James Terry Roach

James Terry Roach (February 18, 1960 – January 10, 1986) was the second person to be executed by the state of South Carolina following the 1976 decision by the U.S. Supreme Court reauthorizing the use of capital punishment by the states. He was electrocuted on January 10, 1986, nearly a year to the day following the electrocution of his accomplice, Joseph Carl Shaw on January 11, 1985, at the Central Correctional Institution in Columbia. He was executed at the age of 25 for a crime committed when he was 17 years old.

He was convicted of the rape and murder of a fourteen-year-old girl and the murder of her seventeen-year-old boyfriend. Roach was seventeen years old when he committed the crimes. Evidence presented at the trial showed that Roach was mentally retarded, with an I.Q. between 75 and 80 and that he was probably suffering from Huntington's Chorea. Moreover, the sentencing judge found that Roach was under the influence of Shaw when the crimes were committed. Despite these mitigating factors, the sentencing judge declared that the death penalty was warranted in this case.

The sentence was upheld on appeal by the South Carolina Supreme Court. Several attempts to seek review of the case or to bring a petition of habeas corpus were unsuccessful. The US Supreme Court declined to grant him certiorari or to review the case.
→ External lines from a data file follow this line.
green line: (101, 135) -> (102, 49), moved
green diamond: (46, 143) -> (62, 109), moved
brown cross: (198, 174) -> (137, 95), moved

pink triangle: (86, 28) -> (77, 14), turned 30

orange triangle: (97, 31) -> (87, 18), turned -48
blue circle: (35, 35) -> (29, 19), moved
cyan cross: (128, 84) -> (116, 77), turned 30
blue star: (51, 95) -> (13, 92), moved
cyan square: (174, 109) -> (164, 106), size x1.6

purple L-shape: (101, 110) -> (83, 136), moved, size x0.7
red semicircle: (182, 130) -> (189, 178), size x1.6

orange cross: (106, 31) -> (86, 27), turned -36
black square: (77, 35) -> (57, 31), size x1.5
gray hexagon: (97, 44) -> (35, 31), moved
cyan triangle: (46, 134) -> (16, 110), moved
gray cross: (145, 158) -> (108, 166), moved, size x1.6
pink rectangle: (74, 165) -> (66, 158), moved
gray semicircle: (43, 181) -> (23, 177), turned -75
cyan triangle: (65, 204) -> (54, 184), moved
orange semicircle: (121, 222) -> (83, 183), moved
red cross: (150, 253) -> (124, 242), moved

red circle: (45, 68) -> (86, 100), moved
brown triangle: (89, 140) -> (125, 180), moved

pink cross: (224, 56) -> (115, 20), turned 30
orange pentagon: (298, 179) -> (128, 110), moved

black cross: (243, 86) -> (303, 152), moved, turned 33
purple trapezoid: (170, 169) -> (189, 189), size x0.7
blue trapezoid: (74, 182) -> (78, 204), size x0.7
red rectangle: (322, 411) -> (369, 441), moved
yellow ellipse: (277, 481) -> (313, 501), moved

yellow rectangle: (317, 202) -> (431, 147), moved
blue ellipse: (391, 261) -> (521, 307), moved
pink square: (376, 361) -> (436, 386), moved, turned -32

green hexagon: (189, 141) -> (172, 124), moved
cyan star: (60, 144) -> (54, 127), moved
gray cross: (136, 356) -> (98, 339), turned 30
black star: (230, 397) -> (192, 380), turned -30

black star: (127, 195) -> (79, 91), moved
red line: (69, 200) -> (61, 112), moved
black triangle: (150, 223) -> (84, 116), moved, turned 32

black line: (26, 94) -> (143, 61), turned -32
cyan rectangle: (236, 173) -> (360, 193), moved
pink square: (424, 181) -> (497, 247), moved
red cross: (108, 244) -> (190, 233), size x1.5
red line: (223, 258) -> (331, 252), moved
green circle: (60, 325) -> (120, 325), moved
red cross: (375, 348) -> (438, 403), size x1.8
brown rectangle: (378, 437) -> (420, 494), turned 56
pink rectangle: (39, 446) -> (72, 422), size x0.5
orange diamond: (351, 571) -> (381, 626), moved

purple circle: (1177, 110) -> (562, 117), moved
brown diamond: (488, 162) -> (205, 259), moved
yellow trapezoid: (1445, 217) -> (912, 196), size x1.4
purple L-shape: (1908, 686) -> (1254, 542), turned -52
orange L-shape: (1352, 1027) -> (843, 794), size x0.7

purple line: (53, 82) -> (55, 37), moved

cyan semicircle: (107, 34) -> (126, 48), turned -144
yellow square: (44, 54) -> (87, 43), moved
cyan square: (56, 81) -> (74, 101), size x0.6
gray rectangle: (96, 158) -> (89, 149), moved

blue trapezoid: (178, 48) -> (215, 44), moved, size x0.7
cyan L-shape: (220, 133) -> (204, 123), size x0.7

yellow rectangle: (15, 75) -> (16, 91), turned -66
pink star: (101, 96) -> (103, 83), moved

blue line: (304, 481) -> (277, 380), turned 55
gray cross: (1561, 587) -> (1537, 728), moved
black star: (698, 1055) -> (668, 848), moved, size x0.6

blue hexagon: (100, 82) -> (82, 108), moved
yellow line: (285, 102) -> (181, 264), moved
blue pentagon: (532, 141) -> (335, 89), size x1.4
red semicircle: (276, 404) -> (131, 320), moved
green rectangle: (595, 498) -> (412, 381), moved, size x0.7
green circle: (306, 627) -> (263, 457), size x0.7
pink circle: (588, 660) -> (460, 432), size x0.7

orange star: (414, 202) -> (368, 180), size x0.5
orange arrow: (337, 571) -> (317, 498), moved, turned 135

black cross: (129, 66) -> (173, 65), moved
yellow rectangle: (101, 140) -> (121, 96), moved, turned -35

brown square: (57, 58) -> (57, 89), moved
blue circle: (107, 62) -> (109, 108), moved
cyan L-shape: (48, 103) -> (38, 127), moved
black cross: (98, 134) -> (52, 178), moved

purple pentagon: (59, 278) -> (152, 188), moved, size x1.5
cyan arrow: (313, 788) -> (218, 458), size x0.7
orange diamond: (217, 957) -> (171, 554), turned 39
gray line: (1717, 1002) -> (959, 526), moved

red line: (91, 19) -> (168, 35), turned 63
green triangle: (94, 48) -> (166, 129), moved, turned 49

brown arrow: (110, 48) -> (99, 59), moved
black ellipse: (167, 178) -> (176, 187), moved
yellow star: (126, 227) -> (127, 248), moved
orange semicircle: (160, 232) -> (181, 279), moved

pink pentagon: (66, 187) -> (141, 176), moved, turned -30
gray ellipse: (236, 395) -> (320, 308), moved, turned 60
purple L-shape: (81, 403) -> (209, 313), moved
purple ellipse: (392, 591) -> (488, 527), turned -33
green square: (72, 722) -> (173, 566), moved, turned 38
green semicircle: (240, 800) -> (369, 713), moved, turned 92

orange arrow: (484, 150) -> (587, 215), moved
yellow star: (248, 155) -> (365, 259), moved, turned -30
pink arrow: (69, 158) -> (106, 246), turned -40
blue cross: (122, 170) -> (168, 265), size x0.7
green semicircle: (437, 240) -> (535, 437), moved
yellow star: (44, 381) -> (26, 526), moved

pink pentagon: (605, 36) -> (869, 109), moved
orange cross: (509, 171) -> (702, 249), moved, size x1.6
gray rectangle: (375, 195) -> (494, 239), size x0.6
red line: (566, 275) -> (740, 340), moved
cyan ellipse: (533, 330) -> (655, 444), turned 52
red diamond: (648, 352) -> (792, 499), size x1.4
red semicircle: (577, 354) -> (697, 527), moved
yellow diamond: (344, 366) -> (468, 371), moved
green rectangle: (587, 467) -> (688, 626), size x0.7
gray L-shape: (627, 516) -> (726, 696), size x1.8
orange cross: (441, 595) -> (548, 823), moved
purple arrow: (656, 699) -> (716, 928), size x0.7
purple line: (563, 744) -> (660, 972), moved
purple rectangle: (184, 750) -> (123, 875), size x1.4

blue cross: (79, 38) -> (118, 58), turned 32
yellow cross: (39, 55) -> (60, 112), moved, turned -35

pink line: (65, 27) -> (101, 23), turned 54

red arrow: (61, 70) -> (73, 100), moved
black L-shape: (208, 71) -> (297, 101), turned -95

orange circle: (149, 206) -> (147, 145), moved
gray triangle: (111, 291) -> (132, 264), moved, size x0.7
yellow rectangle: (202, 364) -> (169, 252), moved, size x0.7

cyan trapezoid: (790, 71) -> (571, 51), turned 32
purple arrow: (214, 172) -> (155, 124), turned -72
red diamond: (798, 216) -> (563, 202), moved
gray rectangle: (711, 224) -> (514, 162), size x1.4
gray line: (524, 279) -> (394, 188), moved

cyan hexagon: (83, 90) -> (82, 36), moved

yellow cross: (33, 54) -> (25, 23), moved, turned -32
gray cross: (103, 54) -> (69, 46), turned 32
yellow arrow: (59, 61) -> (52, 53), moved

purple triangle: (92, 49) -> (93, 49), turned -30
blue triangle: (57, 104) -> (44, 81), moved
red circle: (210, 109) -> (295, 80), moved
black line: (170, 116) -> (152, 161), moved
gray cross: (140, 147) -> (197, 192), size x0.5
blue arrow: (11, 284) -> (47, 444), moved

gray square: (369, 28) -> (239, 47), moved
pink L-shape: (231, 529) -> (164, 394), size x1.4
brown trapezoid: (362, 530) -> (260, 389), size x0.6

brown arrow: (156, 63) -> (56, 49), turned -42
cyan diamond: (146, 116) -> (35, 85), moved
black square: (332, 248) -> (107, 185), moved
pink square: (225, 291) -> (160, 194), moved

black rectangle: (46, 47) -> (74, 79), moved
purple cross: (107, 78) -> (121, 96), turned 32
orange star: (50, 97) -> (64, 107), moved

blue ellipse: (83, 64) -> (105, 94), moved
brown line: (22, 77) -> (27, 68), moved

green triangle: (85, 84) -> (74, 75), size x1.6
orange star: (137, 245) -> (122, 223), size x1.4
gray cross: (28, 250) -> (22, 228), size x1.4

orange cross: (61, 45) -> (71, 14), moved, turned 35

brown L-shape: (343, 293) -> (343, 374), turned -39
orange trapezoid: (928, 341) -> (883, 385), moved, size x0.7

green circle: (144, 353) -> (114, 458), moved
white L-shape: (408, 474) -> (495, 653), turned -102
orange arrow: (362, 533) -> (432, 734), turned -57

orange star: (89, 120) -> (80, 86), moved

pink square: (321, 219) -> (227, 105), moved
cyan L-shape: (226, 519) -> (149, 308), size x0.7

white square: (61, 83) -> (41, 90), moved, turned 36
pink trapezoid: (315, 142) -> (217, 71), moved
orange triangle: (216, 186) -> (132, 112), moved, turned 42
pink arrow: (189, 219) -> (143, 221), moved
The case of James Terry Roach was brought before the Inter-American Commission on Human Rights, which found by five votes to one that the United States Government had violated Article I (Right to Life) and Article II (right to equality before the law) of the American Declaration of the Rights and Duties of Man in executing James Terry Roach. This was the first time that the United States was found to be in violation with its human rights obligations under the said Declaration.